Reanude la marcha con el nuevo compañero de viaje. Parecía tener prisa y su paso era más rápido de lo que yo esperaba, el acolchado en los playeros le estaba siendo útil. No tendría ni 20 años y sus amigos habían continuado el recorrido sin él lo cual parecía abrumarle. Pasado un rato, comprendí que no podía seguir su ritmo y le dije que yo prefería tomármelo con más calma. Tras desearle buen camino, el chico siguió avanzando con paso ligero por la empinada cuesta.

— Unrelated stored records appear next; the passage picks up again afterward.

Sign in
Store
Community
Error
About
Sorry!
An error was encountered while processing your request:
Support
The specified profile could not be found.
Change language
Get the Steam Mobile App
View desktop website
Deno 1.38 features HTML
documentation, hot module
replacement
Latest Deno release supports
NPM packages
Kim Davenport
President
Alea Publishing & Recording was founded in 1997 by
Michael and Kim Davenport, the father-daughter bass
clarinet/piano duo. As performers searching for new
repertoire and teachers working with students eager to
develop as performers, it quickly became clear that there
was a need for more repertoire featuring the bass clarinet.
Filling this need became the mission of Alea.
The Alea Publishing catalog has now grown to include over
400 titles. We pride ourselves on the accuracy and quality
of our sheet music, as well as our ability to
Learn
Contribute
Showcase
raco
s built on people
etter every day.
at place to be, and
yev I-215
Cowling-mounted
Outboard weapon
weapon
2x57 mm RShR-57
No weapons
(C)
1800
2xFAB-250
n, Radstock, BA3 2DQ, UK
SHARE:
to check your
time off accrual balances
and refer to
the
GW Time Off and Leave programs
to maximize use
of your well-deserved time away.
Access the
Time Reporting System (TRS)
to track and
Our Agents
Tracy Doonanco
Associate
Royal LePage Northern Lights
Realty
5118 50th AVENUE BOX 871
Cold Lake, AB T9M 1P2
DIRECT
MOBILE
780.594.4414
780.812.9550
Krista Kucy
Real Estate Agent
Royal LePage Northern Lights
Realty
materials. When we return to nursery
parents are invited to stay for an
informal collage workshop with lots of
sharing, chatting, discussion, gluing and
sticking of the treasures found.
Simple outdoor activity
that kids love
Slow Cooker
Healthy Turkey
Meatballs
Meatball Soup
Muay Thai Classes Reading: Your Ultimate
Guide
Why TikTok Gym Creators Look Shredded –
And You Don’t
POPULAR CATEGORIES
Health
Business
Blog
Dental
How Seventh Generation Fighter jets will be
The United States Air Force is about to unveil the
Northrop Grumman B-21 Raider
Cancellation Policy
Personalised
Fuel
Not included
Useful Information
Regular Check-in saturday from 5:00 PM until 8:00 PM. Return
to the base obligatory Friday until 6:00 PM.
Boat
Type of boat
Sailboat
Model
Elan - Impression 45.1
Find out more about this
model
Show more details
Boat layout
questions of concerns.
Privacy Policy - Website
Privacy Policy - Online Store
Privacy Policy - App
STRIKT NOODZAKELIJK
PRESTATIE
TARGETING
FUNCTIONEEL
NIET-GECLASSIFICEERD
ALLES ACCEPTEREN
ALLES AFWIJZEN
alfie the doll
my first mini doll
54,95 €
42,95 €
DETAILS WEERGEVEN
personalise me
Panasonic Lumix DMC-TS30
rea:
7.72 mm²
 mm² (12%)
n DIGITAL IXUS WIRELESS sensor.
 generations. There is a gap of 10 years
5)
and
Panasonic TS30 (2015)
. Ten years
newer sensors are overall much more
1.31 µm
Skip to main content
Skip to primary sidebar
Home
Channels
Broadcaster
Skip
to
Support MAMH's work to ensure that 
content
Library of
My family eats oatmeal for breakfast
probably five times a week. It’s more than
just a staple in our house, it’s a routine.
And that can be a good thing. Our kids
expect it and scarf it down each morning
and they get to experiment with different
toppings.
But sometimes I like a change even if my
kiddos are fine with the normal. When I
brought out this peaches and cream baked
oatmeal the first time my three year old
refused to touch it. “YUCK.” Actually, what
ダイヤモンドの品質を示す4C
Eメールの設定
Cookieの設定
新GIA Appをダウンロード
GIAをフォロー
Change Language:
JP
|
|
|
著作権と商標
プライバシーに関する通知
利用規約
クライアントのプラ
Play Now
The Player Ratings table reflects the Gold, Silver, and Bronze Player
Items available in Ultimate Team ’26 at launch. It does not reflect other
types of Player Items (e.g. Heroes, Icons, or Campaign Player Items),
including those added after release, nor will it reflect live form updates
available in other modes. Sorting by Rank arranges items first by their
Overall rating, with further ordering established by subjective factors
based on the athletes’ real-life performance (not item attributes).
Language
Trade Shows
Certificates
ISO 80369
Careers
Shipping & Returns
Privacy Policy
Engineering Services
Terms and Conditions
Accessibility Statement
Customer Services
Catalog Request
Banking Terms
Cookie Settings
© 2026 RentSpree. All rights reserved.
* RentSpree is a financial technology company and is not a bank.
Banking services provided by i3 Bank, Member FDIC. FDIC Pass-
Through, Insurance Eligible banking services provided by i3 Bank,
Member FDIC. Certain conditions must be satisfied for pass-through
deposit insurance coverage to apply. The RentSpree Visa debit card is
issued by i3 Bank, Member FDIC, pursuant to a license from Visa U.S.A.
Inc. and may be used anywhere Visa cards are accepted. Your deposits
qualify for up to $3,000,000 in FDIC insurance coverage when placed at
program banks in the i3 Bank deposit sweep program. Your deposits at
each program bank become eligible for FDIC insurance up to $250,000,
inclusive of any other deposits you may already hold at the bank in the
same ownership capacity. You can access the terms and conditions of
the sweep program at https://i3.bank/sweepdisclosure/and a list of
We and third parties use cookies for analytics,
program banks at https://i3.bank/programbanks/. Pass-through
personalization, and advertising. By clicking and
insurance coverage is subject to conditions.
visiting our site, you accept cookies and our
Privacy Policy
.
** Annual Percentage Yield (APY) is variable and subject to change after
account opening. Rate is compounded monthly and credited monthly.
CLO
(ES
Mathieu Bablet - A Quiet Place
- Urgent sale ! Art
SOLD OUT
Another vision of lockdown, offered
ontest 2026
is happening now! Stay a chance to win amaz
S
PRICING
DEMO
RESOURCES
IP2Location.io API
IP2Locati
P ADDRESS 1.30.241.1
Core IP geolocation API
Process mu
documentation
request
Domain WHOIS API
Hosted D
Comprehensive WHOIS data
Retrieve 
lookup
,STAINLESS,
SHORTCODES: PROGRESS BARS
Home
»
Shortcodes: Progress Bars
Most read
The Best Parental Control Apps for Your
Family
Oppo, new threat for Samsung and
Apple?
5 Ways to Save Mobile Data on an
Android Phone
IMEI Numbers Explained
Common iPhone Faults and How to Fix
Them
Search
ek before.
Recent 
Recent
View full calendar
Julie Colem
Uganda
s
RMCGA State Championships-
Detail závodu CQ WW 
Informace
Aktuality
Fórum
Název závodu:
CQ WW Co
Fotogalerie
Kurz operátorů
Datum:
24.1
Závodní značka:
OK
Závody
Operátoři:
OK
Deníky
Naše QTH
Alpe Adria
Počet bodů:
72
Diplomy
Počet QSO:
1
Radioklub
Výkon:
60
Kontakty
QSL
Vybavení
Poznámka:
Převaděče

El sol calentaba de lo lindo, menos mal que llevaba suficiente agua y de cuando en cuando me refrescaba. Tras coronar el alto A Xesta el recorrido se hizo más llevadero, sin prisa pero sin pausa me iba acercando a Gontán en la llamada Terra Chá, (Tierra Llana).

pradera en A Xesta
pradera en A Xesta

En Terra Chá
En Terra Chá

Y por fin llegué a Gontán, me senté en la pequeña terraza de su Bar-supermercado y me tome un café con un pincho pues me había entrado hambre. Estaba a menos de un km. de mi lugar de pernocta pero tras el pegajoso calor de la mañana el cielo se había encapotado y amenazaba lluvia, así que pensé que era una buena parada, igual la tarde se torcía. Y no me equivocaba, tras reanudar mi camino, ya a pocos metros del albergue el cielo comenzó a descargar lluvia con fuerza.

El albergue Xabarín en Abadín fue probablemente el mejor albergue de todo el camino. Era nuevo, limpio, con buena atención por parte del hospitalero y además, me adjudicaron una habitación para mi sola, estaba encantada. Tras la ducha, ropa de descanso y colada, tocaba salir al supermercado a comprar algo de comida. Ya no llovía y decidí dar una vuelta por la localidad, no había mucho que ver y tras la compra me senté en una terraza a tomarme el té de media tarde. El cielo era de un gris plomizo y había refrescado bastante pero estaba a gusto, a solas con mis pensamientos.

Cuando volví al albergue, había mucho movimiento con la llegada de un grupo grande de chicas de veintipocos años, muy majas y muy vitales que me comentaron que habían iniciado el camino en Mondoñedo. Pensé que alborotarían bastante a la hora de acostarse pero o bien estaban muy cansadas o las paredes eran de gran calidad porque no escuché nada y me dormí plácidamente al poco de acostarme.